Best: 0.829600 using {'C': 0.01, 'penalty': 'l1', 'solver': 'liblinear'}
Accuracy: 0.82956 (0.01537)


Here, the accuracy increased from 0.82912 to 0.82956, with a 0.00044 of increase. Apparently, the increase is not significant enough. I then want to try some different models since LR is a linear model, if the underlying relationship in the data is not linear, this model might not give the best results. Therefore, I am trying random forest below.

In [32]:
from sklearn.ensemble import RandomForestClassifier

# create model
model = RandomForestClassifier(random_state=2023)

# define search space
param_grid = {
    'n_estimators': [10, 50, 100],
    'max_depth': [10, 20, 30],
    'min_samples_split': [2, 5, 10],
    'min_samples_leaf': [1, 2, 4]
}

# define search
grid_search = GridSearchCV(model, param_grid, scoring='accuracy', cv=cv, n_jobs=-1)

# execute search
grid_result = grid_search.fit(X, y)

# summarize result
print("Best: %f using %s" % (grid_result.best_score_, grid_result.best_params_))

# evaluate model with optimized parameters
best_model = RandomForestClassifier(**grid_result.best_params_, random_state=2023)
scores = cross_val_score(best_model, X, y, scoring='accuracy', cv=cv, n_jobs=-1)

# report performance
print('Accuracy: %.5f (%.5f)' % (mean(scores), std(scores)))


Best: 0.922667 using {'max_depth': 20, 'min_samples_leaf': 1, 'min_samples_split': 2, 'n_estimators': 100}
Accuracy: 0.92267 (0.03032)


Now I tried random forest with gridsearch, and we got a significant accuracy performance boost from 0.82956 to 0.92267. The fact that we saw a significant improvement in accuracy suggests that the data might contain complex patterns or interactions that the Random Forest is able to capture.

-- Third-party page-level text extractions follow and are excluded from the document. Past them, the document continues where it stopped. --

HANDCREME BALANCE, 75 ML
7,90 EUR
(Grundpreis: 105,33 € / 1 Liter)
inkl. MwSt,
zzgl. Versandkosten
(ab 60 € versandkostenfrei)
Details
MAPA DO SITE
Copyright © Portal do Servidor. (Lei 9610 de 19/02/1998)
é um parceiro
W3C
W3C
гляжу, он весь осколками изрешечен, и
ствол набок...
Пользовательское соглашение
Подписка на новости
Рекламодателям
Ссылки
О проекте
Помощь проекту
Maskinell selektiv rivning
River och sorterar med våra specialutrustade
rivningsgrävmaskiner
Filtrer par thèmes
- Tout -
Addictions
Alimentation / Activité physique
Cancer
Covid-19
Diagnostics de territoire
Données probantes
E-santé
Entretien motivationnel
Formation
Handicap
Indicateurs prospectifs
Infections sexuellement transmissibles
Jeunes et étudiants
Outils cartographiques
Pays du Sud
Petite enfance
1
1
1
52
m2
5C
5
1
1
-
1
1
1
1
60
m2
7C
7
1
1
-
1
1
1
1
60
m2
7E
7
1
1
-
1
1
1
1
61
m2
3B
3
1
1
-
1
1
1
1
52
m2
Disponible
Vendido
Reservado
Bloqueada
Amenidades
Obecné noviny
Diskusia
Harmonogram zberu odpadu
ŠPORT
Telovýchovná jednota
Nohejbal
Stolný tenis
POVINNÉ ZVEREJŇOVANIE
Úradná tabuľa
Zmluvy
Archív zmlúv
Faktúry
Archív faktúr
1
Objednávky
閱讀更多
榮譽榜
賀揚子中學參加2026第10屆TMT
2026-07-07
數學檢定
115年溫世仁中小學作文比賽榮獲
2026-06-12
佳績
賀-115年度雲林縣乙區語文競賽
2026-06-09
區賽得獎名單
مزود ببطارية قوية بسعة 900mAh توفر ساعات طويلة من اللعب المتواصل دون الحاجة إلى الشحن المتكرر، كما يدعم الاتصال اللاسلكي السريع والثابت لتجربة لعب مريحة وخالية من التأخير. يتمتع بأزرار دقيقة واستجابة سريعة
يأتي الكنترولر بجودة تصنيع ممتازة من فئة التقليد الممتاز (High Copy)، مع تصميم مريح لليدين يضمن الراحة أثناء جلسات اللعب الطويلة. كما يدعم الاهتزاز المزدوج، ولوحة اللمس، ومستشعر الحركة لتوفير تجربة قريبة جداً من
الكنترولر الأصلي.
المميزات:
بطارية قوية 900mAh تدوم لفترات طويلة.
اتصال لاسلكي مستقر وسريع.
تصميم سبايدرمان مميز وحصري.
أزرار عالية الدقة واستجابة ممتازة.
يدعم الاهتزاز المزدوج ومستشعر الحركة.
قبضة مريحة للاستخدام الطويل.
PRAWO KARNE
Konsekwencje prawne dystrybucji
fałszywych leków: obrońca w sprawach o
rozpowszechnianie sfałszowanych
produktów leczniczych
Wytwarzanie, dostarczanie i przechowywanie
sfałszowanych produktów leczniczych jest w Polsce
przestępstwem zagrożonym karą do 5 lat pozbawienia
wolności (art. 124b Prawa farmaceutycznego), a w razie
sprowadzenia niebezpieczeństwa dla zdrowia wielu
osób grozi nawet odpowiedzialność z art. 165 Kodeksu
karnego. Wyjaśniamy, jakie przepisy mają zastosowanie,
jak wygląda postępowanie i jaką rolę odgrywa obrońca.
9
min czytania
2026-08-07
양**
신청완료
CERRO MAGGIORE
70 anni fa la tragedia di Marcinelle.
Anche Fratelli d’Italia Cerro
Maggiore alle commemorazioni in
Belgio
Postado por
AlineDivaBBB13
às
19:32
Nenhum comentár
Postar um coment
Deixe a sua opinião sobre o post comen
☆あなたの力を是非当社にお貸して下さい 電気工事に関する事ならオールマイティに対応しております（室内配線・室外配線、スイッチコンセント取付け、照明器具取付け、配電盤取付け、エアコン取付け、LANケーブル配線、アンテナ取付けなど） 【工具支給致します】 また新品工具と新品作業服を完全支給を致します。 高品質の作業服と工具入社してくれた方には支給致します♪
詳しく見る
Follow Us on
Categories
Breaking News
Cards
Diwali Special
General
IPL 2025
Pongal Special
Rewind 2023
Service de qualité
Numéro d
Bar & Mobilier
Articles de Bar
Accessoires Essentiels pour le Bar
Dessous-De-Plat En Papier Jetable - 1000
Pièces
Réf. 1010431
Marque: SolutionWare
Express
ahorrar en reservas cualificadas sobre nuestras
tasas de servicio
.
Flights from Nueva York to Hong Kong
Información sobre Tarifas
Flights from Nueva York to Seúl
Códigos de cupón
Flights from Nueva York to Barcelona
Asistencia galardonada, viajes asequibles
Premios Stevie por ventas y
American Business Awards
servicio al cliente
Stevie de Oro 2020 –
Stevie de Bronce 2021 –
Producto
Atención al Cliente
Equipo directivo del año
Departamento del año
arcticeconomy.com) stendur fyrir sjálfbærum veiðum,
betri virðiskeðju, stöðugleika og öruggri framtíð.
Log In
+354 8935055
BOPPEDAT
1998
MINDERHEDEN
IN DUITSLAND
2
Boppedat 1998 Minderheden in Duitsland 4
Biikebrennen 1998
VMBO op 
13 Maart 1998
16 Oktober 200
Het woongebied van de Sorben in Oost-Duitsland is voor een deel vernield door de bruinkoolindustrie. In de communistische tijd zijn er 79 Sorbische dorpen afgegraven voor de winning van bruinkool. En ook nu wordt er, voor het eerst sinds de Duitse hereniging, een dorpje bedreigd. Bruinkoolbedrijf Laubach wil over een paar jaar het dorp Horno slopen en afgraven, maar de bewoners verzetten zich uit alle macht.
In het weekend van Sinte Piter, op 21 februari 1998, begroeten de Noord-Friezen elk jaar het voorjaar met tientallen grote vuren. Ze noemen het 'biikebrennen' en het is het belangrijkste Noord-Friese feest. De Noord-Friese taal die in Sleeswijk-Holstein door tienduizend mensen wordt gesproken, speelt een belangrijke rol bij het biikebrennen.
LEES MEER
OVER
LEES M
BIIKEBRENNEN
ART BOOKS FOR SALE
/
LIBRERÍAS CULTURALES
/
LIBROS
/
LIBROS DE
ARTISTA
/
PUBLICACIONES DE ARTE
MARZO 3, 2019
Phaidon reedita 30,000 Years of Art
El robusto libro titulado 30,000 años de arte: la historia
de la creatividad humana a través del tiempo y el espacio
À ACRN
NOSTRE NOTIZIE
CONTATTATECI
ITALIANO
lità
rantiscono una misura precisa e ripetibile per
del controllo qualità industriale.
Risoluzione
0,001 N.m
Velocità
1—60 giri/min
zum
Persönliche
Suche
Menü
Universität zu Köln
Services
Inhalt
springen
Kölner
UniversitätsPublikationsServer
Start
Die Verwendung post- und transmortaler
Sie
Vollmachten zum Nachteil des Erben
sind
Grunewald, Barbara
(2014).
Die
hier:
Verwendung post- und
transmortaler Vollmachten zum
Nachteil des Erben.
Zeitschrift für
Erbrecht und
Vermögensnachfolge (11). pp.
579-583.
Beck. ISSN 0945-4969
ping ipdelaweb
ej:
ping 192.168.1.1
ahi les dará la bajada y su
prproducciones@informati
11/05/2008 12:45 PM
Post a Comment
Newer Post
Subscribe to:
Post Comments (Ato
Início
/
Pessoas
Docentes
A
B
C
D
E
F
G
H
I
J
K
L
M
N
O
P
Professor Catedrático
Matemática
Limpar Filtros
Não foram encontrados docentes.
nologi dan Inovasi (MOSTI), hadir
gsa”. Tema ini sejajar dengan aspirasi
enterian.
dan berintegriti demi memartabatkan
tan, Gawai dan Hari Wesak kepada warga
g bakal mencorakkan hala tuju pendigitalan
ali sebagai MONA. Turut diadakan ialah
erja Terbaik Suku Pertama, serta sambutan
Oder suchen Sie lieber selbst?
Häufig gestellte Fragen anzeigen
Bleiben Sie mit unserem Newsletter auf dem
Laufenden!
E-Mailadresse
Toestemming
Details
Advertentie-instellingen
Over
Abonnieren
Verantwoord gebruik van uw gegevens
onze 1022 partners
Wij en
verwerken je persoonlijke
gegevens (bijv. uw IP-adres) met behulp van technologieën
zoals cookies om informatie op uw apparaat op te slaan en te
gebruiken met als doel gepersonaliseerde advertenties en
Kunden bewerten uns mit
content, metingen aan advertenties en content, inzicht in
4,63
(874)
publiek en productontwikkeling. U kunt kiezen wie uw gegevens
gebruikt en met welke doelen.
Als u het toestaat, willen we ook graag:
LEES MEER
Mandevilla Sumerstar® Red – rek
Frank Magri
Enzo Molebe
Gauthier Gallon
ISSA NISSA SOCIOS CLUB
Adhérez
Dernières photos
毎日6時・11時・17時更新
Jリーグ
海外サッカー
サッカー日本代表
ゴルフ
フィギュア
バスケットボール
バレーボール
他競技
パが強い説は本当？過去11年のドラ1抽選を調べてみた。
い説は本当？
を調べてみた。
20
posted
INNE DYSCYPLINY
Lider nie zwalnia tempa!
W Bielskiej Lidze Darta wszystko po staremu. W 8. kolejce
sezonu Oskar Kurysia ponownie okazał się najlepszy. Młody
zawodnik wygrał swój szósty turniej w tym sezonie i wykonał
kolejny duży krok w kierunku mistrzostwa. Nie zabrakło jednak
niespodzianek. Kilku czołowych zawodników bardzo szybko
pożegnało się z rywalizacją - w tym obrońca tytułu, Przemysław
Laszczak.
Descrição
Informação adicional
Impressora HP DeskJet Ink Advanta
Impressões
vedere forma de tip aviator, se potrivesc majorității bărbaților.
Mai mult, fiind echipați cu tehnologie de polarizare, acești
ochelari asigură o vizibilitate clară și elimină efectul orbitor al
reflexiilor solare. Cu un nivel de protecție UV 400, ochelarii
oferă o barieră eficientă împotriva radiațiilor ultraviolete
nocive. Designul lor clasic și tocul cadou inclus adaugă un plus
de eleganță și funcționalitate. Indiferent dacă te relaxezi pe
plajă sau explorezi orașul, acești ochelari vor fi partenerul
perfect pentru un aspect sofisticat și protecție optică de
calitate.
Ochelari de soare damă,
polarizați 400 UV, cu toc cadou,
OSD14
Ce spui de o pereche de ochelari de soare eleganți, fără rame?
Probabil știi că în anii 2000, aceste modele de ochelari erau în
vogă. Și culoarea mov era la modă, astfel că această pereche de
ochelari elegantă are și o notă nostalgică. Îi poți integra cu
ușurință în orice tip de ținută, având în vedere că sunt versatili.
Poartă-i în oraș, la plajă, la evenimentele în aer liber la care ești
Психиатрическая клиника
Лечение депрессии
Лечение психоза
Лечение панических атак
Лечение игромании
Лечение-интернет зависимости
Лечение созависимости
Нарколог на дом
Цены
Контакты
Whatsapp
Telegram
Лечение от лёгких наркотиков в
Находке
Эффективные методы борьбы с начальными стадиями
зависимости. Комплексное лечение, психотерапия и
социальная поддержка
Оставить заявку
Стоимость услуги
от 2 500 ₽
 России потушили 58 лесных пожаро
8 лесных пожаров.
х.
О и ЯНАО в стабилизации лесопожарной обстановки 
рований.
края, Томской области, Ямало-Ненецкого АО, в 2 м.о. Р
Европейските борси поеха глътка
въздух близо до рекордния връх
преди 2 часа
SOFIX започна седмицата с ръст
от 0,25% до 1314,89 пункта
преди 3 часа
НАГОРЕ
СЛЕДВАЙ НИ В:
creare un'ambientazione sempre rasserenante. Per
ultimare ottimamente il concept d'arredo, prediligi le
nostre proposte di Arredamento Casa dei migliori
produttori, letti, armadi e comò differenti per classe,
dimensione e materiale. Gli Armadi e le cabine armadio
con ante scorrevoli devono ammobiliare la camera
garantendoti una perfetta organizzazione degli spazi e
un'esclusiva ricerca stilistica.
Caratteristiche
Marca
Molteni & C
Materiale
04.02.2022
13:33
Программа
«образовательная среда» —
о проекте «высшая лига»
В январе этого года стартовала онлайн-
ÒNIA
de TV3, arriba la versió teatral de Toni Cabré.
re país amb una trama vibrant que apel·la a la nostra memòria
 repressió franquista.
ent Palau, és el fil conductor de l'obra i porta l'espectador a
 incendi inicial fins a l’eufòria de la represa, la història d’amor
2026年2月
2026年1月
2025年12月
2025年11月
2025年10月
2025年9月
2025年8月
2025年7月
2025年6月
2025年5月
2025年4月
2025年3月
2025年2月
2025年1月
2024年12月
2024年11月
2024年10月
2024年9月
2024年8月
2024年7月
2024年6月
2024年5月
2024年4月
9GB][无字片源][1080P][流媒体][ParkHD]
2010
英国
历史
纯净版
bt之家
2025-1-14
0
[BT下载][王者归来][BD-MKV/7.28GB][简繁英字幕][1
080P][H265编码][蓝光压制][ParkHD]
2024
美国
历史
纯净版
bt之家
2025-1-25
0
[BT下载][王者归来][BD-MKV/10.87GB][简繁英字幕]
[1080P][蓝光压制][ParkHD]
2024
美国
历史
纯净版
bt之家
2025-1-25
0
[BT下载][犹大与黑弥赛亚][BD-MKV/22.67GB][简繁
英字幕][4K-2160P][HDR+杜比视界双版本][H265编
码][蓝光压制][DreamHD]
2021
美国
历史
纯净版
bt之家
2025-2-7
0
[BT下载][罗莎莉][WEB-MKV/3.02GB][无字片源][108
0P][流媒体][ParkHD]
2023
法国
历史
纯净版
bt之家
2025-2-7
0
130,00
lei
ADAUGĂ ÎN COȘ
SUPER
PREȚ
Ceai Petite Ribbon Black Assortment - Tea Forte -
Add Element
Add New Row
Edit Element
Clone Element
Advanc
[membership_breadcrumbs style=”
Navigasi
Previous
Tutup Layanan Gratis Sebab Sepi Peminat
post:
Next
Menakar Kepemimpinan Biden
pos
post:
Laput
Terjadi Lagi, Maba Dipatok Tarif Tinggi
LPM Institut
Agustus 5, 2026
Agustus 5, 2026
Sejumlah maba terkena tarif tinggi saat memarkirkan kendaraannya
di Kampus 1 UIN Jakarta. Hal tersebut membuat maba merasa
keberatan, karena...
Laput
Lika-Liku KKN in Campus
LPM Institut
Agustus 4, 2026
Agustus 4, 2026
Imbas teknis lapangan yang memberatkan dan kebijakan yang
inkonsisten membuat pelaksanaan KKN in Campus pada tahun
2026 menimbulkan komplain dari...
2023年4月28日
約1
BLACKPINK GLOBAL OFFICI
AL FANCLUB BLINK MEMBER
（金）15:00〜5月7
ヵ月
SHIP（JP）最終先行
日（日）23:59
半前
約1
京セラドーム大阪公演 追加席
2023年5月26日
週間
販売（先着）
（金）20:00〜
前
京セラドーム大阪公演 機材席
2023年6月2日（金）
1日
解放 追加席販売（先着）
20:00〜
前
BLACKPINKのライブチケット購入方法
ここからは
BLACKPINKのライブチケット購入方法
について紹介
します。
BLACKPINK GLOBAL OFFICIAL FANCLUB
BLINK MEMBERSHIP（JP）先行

### <div class="alert alert-info">[GRADED  TASK 2.3]</div>
Try to build an ensemble model with __stacking__ method, explain your approaches, and report your results
. 

In the following code, I will use three different types of models (Random Forest, Gradient Boosting, and SVM) as base learners, and Logistic Regression as the meta-learner. Stacking is an ensemble learning technique that uses predictions from multiple models (base learners) to build a new model (meta-learner or second-level learner).

In [37]:
from sklearn.ensemble import StackingClassifier
from sklearn.ensemble import RandomForestClassifier
from sklearn.ensemble import GradientBoostingClassifier
from sklearn.svm import SVC
from sklearn.preprocessing import StandardScaler
from sklearn.pipeline import make_pipeline

# Create base learners with the same random state of 2023
base_learners = [
                 ('rf', RandomForestClassifier(n_estimators=10, random_state=2023)),
                 ('gb', GradientBoostingClassifier(n_estimators=10, random_state=2023)),
                 ('svm', SVC(probability=True, random_state=2023))
                ]

# Initialize Stacking Classifier with the Meta Learner
model = StackingClassifier(estimators=base_learners, final_estimator=LogisticRegression())

# Evaluate model
scores = cross_val_score(model, X, y, scoring='accuracy', cv=cv, n_jobs=-1)

# Report performance
print('Accuracy: %.5f (%.5f)' % (mean(scores), std(scores)))


Accuracy: 0.95367 (0.02331)


Apparently, stacking is a powerful method for improving the performance of machine learning models. The significant increase in accuracy from 0.92267 to 0.95367 shows that the ensemble model was able to capture more complex patterns in the data and make more accurate predictions. The standard deviation also increased slightly compared to the original 0.015, which suggests there is some variance in the model's performance across different cross-validation folds. However, given the significant increase in accuracy from 0.82, this is likely an acceptable trade-off.